Wilayah pertambangan di Pulau Bunyu sudah mencapai 70 persen. Artinya, penduduk yang berjumlah 11.000 ribu jiwa cuma kebagian 30 persen wilayah pulau.
Tidak hanya itu, Pertamina pun sudah menguasai wilayah perairan di kawasan tersebut. Aktivitas ekonomi nelayan menjadi terganggu. Susah dapat ikan. Terumbu karang hancur tertumbuk jangkar tongkang. Laut tercemar batu bara yang tumpah-tumpah.
Pertambangan juga membuat rusak hutan, kelangkaan bahan pangan, hingga kekeringan. Air sungai dan hujan kualitasnya memburuk sehingga warga terpaksa menggunakan PDAM atau air kemasan.
Fakta-fakta ini ironis jika disandingkan dengan janji Jokowi untuk tak lagi memunggungi laut. Sebab pulau-pulau kecil adalah bagian yang amat vital dalam menjaga kedaulatan dan pemanfaatan potensi ekonomi laut. Para sejarawan boleh berkata bahwa bagi negara maritim seperti Indonesia, yang utama adalah laut. Tapi pulau-pulau kecillah yang membuat laut itu menjadi berharga. Di daratan-daratan mungil inilah tradisi dan pandangan hidup yang berhubungan dengan laut masih terjaga. Lalu apa jadinya kalau pulau-pulau kecil dihancurkan?
Tentu saja ini bukan berarti tambang di pulau besar tak punya efek buruk. Punya juga. Tapi kerusakan lingkungan akibat pertambangan di pulau kecil lebih cepat lajunya.
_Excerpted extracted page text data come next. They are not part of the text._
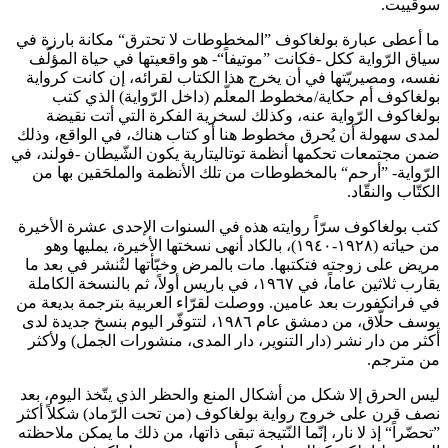
سوڤييت.
ما أعطى عبارة بولغاكوف ”المخطوطات لا تحترق“ مكانة بارزة في
سياق الرّواية ككل -فكانت ”موتيفاً“- هو واقعيتها في حياة المؤلّف
نفسه، ومصيريّتها في أن يخرج هذا الكتاب لقرائه، إن كانت كرواية
بولغاكوف أم حكاية/مخطوط المعلّم (داخل الرّواية) الذي كتب
بولغاكوف الرّواية عنه، وكذلك لسخرية الفكرة التي أتت نقيضة
لمدى سهولة أن يُحرق مخطوط هنا أو كتاب هناك، في الواقع، وذلك
ضمن مجتمعات تحكمها أنظمة توتاليتارية يكون الشّيطان -فولند، في
الرّواية- ”أرحم“ بالمخطوطات من تلك الأنظمة والملحَقين بها من
الكتّاب والنقّاد.
كتب بولغاكوف سرّاً روايته هذه في السنوات الإحدى عشرة الأخيرة
من حياته (١٩٢٨-١٩٤٠)، بالكاد أنهى نسختها الأخيرة، يمليها وهو
مريض على زوجته فتكتبها. مات بالمرض وخبّأتها لتُنشر في بعد ما
يقارب ثلاثين عاماً، في ١٩٦٧، في باريس أولاً، ثم بالنسخة الكاملة
في فرانكفورت بعد عامين. ووصلت لقرّاء العربية بترجمة بديعة من
يوسف حلّاق، من دمشق عام ١٩٨٦، لتتوفّر اليوم بنسخ جديدة لدى
أكثر من دار نشر (دار التنوير، دار المدى، منشورات الجمل) ولأكثر
من مترجم.
ليس الحرق إلا شكل من أشكال المنع والحظر الذي يتّخذ اليوم، بعد
نصف قرن على خروج رواية بولغاكوف (من تحت الرّماد) شكلاً أكثر
”تحضّراً“ إذ لا نار، إنّما النّتيجة تبقى ذاتها، من ذلك ما يمكن ملاحظته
Dalam merespon masalah ini, Jokowi sebaiknya tidak memakai alasan yang sama saat menanggapi kasus HAM dan penguasaan lahan. Kalimat semacam “saya tidak punya beban masa lalu” tidak relevan, karena ia sudah jadi presiden tapi tak bisa menyelesaikan beberapa kasus HAM yang sudah jelas putusannya. Logika yang sama juga berlaku untuk menanggapi ucapan Jokowi di debat Pilpres kedua: yang mengeluarkan izin penggunaan lahan bukan saya. Kalau jurus semacam ini masih dipakai Jokowi dalam merespon kasus penghancuran pulau kecil, kita bisa bertanya, Jokowi sadar nggak sih sedang jadi pegawai kita yang nomor 1?